Browse Prior Art Database

Construction of Markov Word Models for Computer Recognition of Continuous Speech

IP.com Disclosure Number: IPCOM000106603D
Original Publication Date: 1993-Nov-01
Included in the Prior Art Database: 2005-Mar-21
Document File: 4 page(s) / 114K

Publishing Venue

IBM

Related People

Bahl, LR: AUTHOR [+5]

Abstract

In some speech recognition systems, the pronunciation of a word is represented by a Markov model.
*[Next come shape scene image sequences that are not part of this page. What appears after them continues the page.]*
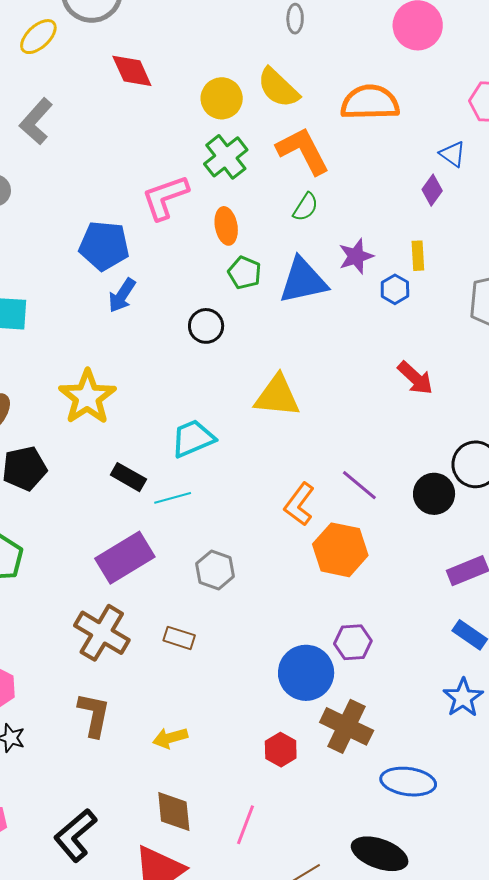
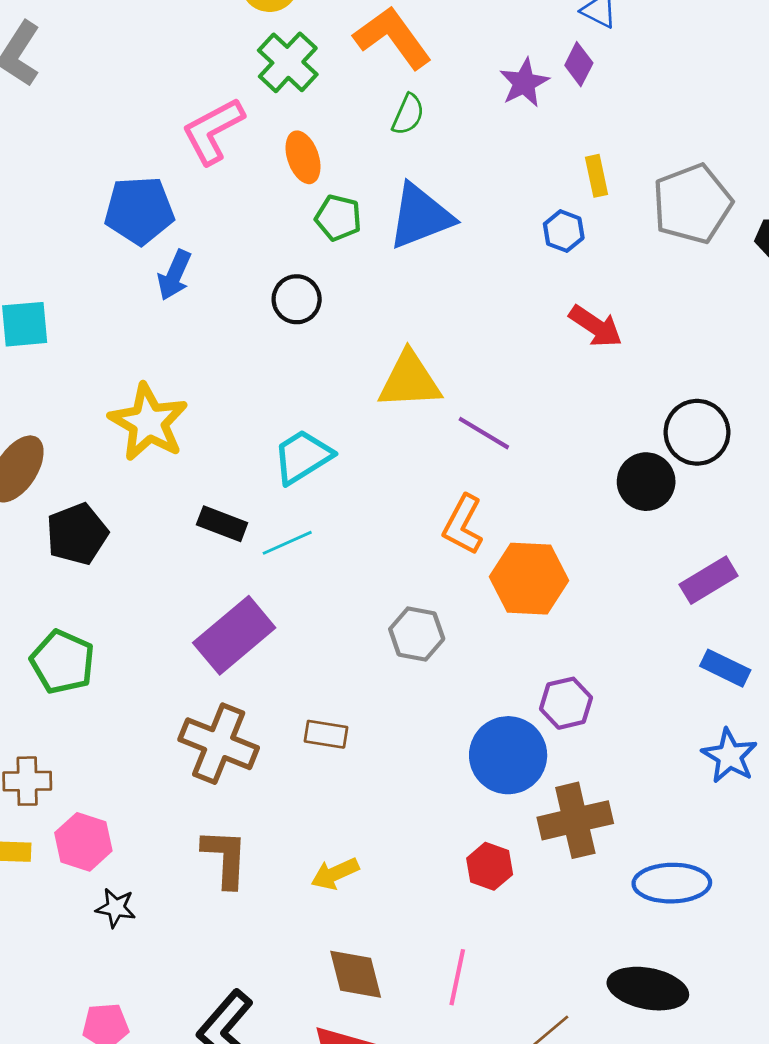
purple star: (356, 256) -> (524, 83), moved
yellow rectangle: (418, 256) -> (597, 176), moved
blue hexagon: (395, 289) -> (564, 231), moved
purple line: (359, 485) -> (484, 433), moved
gray hexagon: (215, 570) -> (417, 634), moved
brown cross: (347, 726) -> (575, 820), turned -30

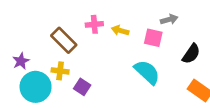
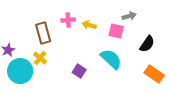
brown rectangle: (64, 40) -> (43, 33), turned 30
yellow cross: (60, 71) -> (40, 58), turned 32
purple square: (82, 87) -> (79, 71), moved

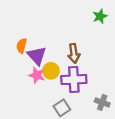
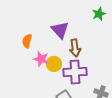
purple triangle: (37, 56) -> (60, 30), moved
pink star: (37, 75) -> (41, 59), moved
This document describes how to obtain Markov word models for continuous speech.

This text was extracted from an ASCII text file.
This is the abbreviated version, containing approximately 50% of the total text.

Construction of Markov Word Models for Computer Recognition of Continuous Speech

      In some speech recognition systems, the pronunciation of a word
is represented by a Markov model.  This document describes how to
obtain Markov word models for continuous speech.

      Assume the existence of phonetic Markov word models, such as
that those described in (1).  Also assume that some speech has been
recorded, and signal-processed (2) to produce a vector of P ear-model
parameters every T ms.  Good choices for P and T are 20 and 10
respectively.  Finally, we shall assume that each parameter vector
has been augmented with its total energy, and replaced with a spliced
parameter vector (3) obtained by concatenating the N augmented
vectors centered around the replaced vector.  A good choice for N is
9.  A reasonable amount of training data is 2000 sentences per
speaker, and a reasonable number of speakers is 10.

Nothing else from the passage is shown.